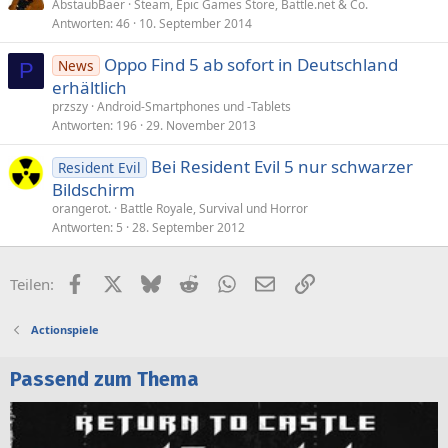
AbstaubBaer
Steam, Epic Games Store, Battle.net & Co.
Antworten
46
10. September 2014
Oppo Find 5 ab sofort in Deutschland
News
P
erhältlich
przszy
Android-Smartphones und -Tablets
Antworten
196
29. November 2013
Bei Resident Evil 5 nur schwarzer
Resident Evil
Bildschirm
orangerot.
Battle Royale, Survival und Horror
Antworten
5
28. September 2012
Facebook
X (Twitter)
Bluesky
Reddit
WhatsApp
E-Mail
Link
Teilen:
Actionspiele
Passend zum Thema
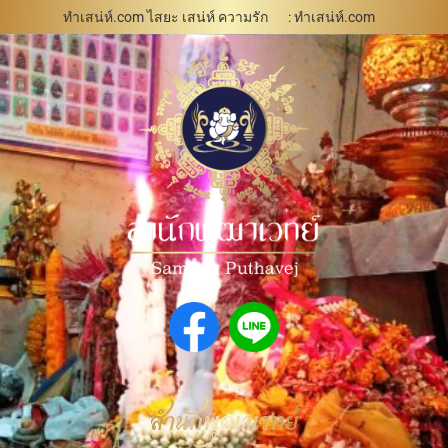
ทำเสน่ห์.com ไสยะ เสน่ห์ ความรัก
: ทําเสน่ห์.com
สำนักพุฒาเวทย์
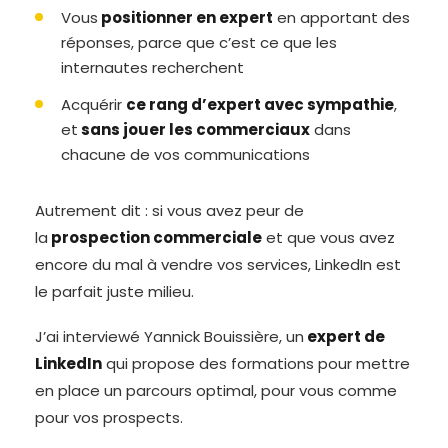
Vous
positionner en expert
en apportant des
réponses, parce que c’est ce que les
internautes recherchent
Acquérir
ce rang d’expert avec sympathie
,
et
sans jouer les commerciaux
dans
chacune de vos communications
Autrement dit : si vous avez peur de
la
prospection commerciale
et que vous avez
encore du mal à vendre vos services, LinkedIn est
le parfait juste milieu.
J’ai interviewé Yannick Bouissière, un
expert de
LinkedIn
qui propose des formations pour mettre
en place un parcours optimal, pour vous comme
pour vos prospects.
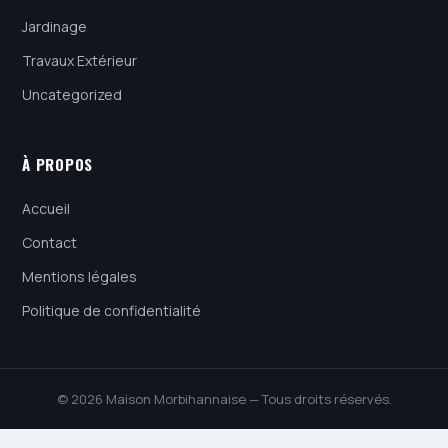
Jardinage
Travaux Extérieur
Uncategorized
À PROPOS
Accueil
Contact
Mentions légales
Politique de confidentialité
© 2026 Maison Morbihannaise — Tous droits réservés.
▬▬▬▬▬▬▬▬▬▬
WORK INSTRUCTION →
Repeat each record exactly, with the pictures left out.

FINAL ANSWER →
AbstaubBaer
Steam, Epic Games Store, Battle.net & Co.
Antworten
46
10. September 2014
Oppo Find 5 ab sofort in Deutschland
News
P
erhältlich
przszy
Android-Smartphones und -Tablets
Antworten
196
29. November 2013
Bei Resident Evil 5 nur schwarzer
Resident Evil
Bildschirm
orangerot.
Battle Royale, Survival und Horror
Antworten
5
28. September 2012
Facebook
X (Twitter)
Bluesky
Reddit
WhatsApp
E-Mail
Link
Teilen:
Actionspiele
Passend zum Thema
ทำเสน่ห์.com ไสยะ เสน่ห์ ความรัก
: ทําเสน่ห์.com
สำนักพุฒาเวทย์
Vous
positionner en expert
en apportant des
réponses, parce que c’est ce que les
internautes recherchent
Acquérir
ce rang d’expert avec sympathie
,
et
sans jouer les commerciaux
dans
chacune de vos communications
Autrement dit : si vous avez peur de
la
prospection commerciale
et que vous avez
encore du mal à vendre vos services, LinkedIn est
le parfait juste milieu.
J’ai interviewé Yannick Bouissière, un
expert de
LinkedIn
qui propose des formations pour mettre
en place un parcours optimal, pour vous comme
pour vos prospects.
Jardinage
Travaux Extérieur
Uncategorized
À PROPOS
Accueil
Contact
Mentions légales
Politique de confidentialité
© 2026 Maison Morbihannaise — Tous droits réservés.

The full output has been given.